TASK INSTRUCTIONS
Set down each line of the data exactly, but not the pictures.

THE DATA
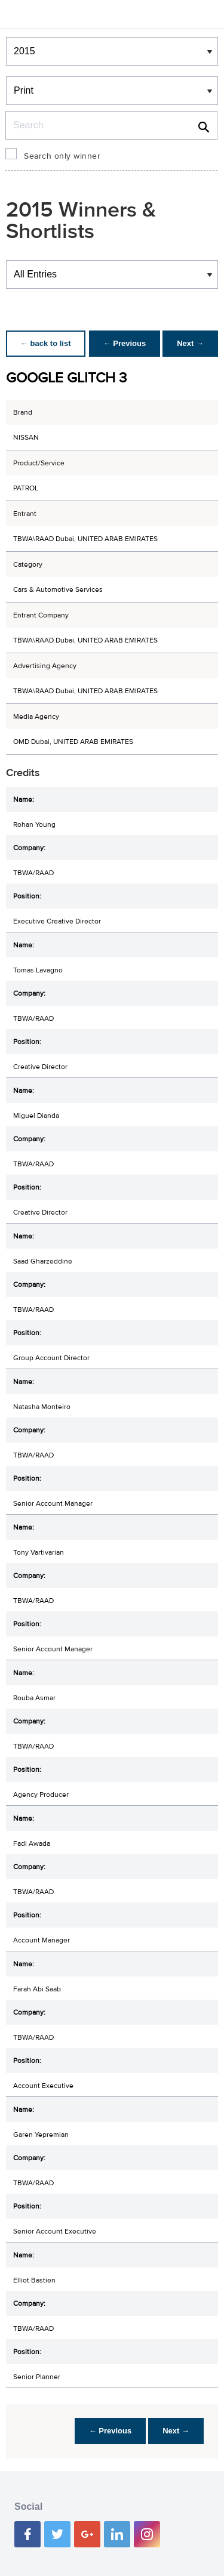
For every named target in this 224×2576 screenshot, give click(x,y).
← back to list (45, 343)
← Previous (124, 343)
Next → (190, 343)
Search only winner (62, 156)
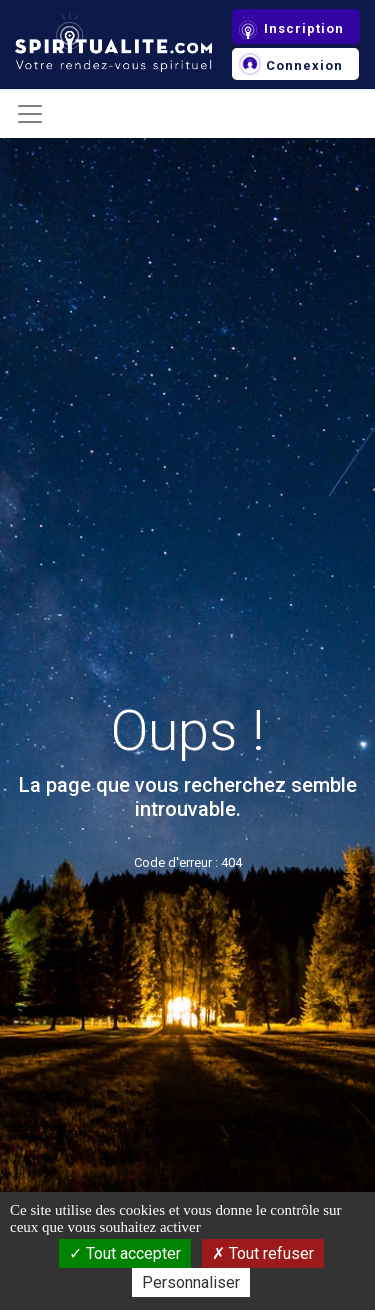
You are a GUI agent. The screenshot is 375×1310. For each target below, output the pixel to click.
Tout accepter (125, 1253)
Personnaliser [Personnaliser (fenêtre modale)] (191, 1282)
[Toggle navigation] (30, 114)
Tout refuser (263, 1253)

PROBLEM SOLUTION
For every named target in this 224×2576 screenshot, give click(x,y).
← back to list (45, 343)
← Previous (124, 343)
Next → (190, 343)
Search only winner (62, 156)
You are a GUI agent. The screenshot is 375×1310. For each target below, output the pixel to click.
Tout accepter (125, 1253)
Personnaliser [Personnaliser (fenêtre modale)] (191, 1282)
[Toggle navigation] (30, 114)
Tout refuser (263, 1253)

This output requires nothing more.